The Campeche spiny-tailed iguana (Cachryx alfredschmidti) is a species of lizard in the family Iguanidae. The species is native to southeastern Mexico and adjacent Guatemala.

==Etymology==
The specific name, alfredschmidti, is in honor of German herpetoculturist Alfred Schmidt.

==Description==
Adult males of C. alfredschmidti reach at least 170 mm and females 152 mm in snout-to-vent length (SVL). Tail length varies from 74% to 85% SVL.

==Geographic range==
C. alfredschmidti was thought to be endemic to southern Campeche in Mexico. However, in 2003, this species was also recorded by a scientific expedition to the Mirador-Río Azul National Park in the Petén Department in Northern Guatemala. This was the first record in Guatemala's herpetofauna for this species.

==Habitat==
The natural habitat of C. alfredschmidti is tropical moist lowland forest and seasonally flooded scrub forest.

==Behavior==
C. alfredschmidti is arboreal.
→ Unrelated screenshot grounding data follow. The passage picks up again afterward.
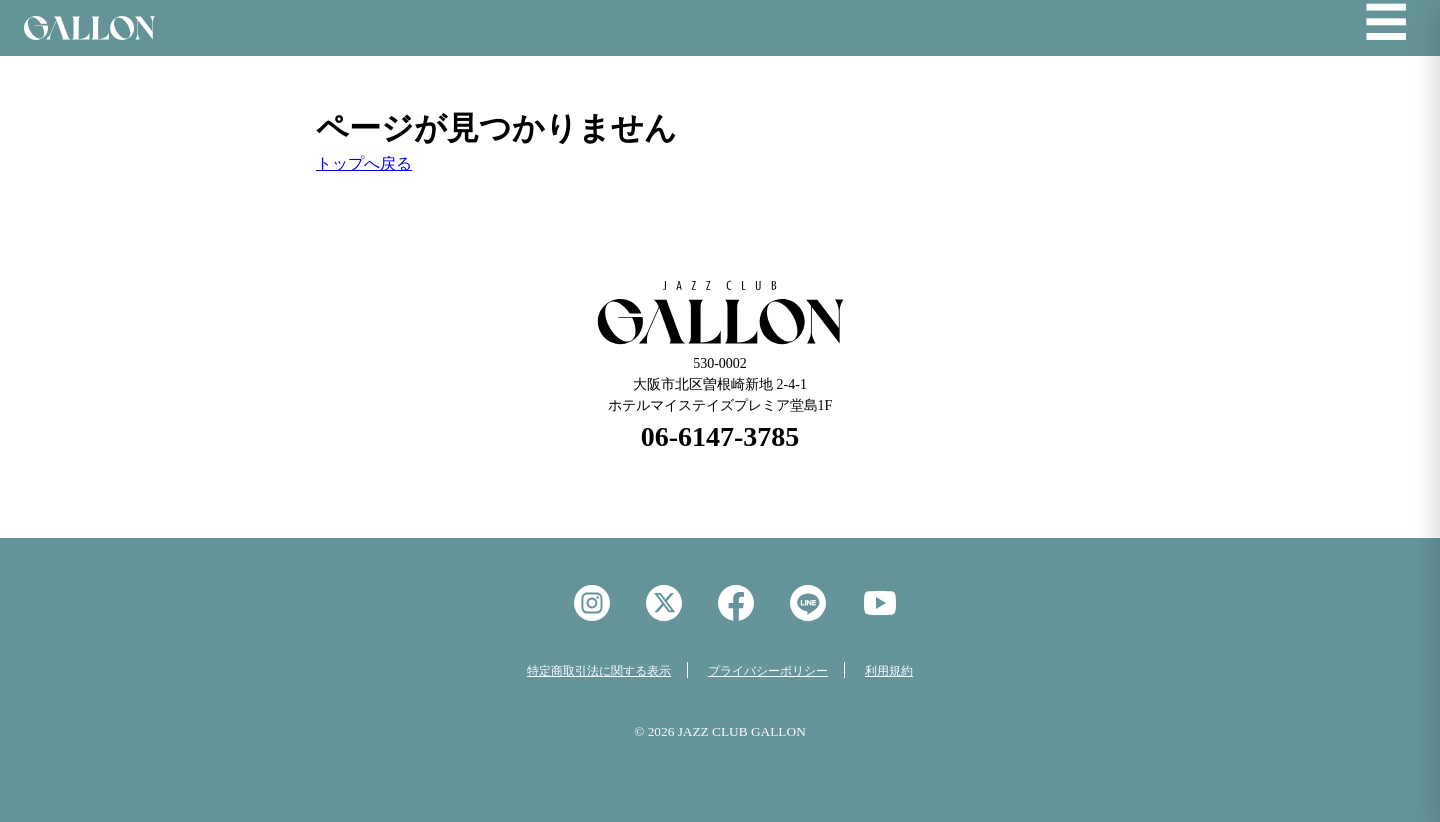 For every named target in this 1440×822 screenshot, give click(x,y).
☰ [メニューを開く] (1386, 24)
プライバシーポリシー (768, 671)
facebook (736, 603)
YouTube (880, 603)
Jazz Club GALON (89, 28)
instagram (592, 603)
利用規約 (889, 671)
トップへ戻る (364, 163)
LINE (808, 603)
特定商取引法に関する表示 (599, 671)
It can find safety in hollow branches and tree trunks, blocking the entrance with its spiny tail.

==Diet==
Fecal samples suggests that the diet of C. alfredschmidti consists of leaves, though it probably will eat arthropods too.

==Reproduction==
C. alfredschmidti is oviparous.

==Conservation status==
C. alfredschmidti is potentially threatened by habitat loss and degradation. The Guatemalan population was found in the Mirador-Río Azul National Park.